Giovanni Boccaccio, Prologue to the Decameron

Black death in Florence (1348)

Boccaccio’s description of the outbreak of the Black Death in Florence in 1348 is a valuable source of information not only for historians but also for those who study human behaviour under extreme conditions. As an eyewitness the author of the Decameron reported in details how different groups and classes of the medieval city reacted to this unprecedented disaster which changed the entire course of European history.

            Florence’s municipal authorities took a number of measures to prevent the spreading of the disease: “huge amounts of filth were removed from the city; sick people were forbidden to enter the city; advice was given on how to stay healthy”. This description shows that in the 14th century cleaning, quarantine and public warning were already considered necessary to stop infection. But the above prophylaxes combined with numerous “humble supplications to God” made by “devout persons” proved inefficient against “the bubonic plague”. Boccaccio’s description of the sickness symptoms is somewhat imaginary but reflects well the lethal character of the Black Death.

            At the beginning, many citizens did not realize the virulence of the plague because “a multitude of people, male and female, with no medical training” tried to cure it, obviously, in vain. But as soon as they noticed how quickly this mortal infection was spreading they adopted “the cruel strategy” “to avoid, even flee the sick and their belongings”.
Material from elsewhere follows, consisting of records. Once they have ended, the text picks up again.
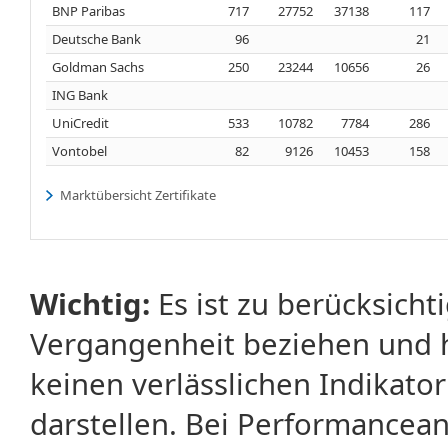
BNP Paribas
717
27752
37138
117
Deutsche Bank
96
21
Goldman Sachs
250
23244
10656
26
ING Bank
UniCredit
533
10782
7784
286
Vontobel
82
9126
10453
158
Marktübersicht Zertifikate
Wichtig:
Es ist zu berücksicht
Vergangenheit beziehen und 
keinen verlässlichen Indikator
darstellen. Bei Performancean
            Boccaccio dwells on behaviour of different groups of wealthy Florence’s citizens faced with the Black Death. Some preferred moderate living in isolated “small groups” “shutting themselves up in houses where no one had been sick” and avoiding any contact with “the death and illness outside”. Others, on the contrary, decided “that drinking a good deal, singing and having fun, laughing and joking” would be the best remedy for them. They indulged in “this bestial behaviour” day and night in taverns and abandoned houses which “had become common property” after their dwellers died or fled. Many rich citizens neither secluded themselves nor sank into debauchery but when going outside had to carry “flowers, fragrant herbs or various spices” in order to fight “the stench of dead bodies and illness”. “A large number of men and women” escaping from “the pestilence” “abandoned their city, houses, families and possessions” and went to the countryside.

            In this horrible situation the very fabric of social order and family ties started to disintegrate. Florence’s civil and clerical authorities “could not perform their offices” and help the population. Everyone who fell sick was abandoned by friends, neighbors and even often family members. Even for “huge salaries” it was “hard to find” servants for people attained with plague. Sick women “no matter how attractive or beautiful” they were had to reject all shame and hire male servants to look after them. In Boccaccio’s opinion this “unheard of practice” loosened morals of survivors.
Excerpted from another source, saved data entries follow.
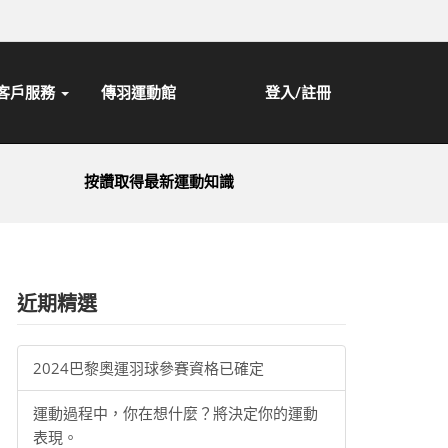
客戶服務
傳羽運動館
登入/註冊
按讚取得最新運動知識
近期精選
2024巴黎奧運羽球參賽資格已確定
運動過程中，你在想什麼？將決定你的運動
表現。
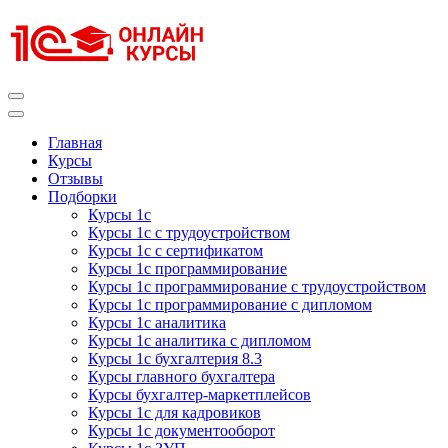
Перейти
к
содержимому
(нажмите
Enter)
Курсы 1С
Курсы 1С официальная сертификация
Главная
Курсы
Отзывы
Подборки
Курсы 1с
Курсы 1с с трудоустройством
Курсы 1с с сертификатом
Курсы 1с программирование
Курсы 1с программирование с трудоустройством
Курсы 1с программирование с дипломом
Курсы 1с аналитика
Курсы 1с аналитика с дипломом
Курсы 1с бухгалтерия 8.3
Курсы главного бухгалтера
Курсы бухгалтер-маркетплейсов
Курсы 1с для кадровиков
Курсы 1с документооборот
            The number of people dying every day was really shocking. That’s why all funeral customs and practices changed tremendously. Even wealthy citizens were accompanied to the burial place by a few relatives and neighbors and “often none at all”. Boccaccio seems somewhat troubled by the lack of respect to dead personalities whose coffin was brought by gravediggers to the closest church and put in the first “unoccupied sepulchre” in the presence of a few clergymen without “any lengthy, solemn services”.
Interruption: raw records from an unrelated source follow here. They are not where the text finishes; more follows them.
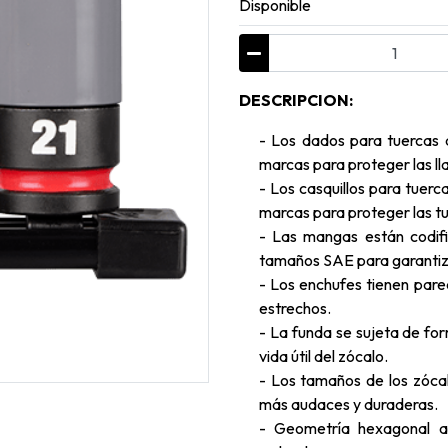
Disponible
DESCRIPCION:
- Los dados para tuercas 
marcas para proteger las ll
- Los casquillos para tuerc
marcas para proteger las tu
- Las mangas están codifi
tamaños SAE para garantiza
- Los enchufes tienen pare
estrechos.
- La funda se sujeta de for
vida útil del zócalo.
- Los tamaños de los zócal
más audaces y duraderas.
- Geometría hexagonal an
            But the situation of poor and middle class citizens was much worse, they had no means to leave their dwellings that’s why “they fell sick by the thousands every day and almost always died”. Copses were dragged out of the houses and collected in the streets without much ceremony. Most probably this necessary work was done under the auspices of the church represented by “two priests with a cross”. The majority of poor people were buried nameless in huge common trenches “by the hundreds”.

            The countryside surrounding Florence was not spared by the Black Death. There “poor, miserable peasants and their families, who lacked the care of doctors of the aid of servants, died more like beasts than humans”. In anticipation of their death they stopped caring about their possessions, fields and domestic animals.

             In conclusion, Boccaccio informs us that “more than one hundred thousand people died within the walls of Florence”. He mourns deeply for his most distinguished, wealthy and noble fellow citizens ravished by the Black Death.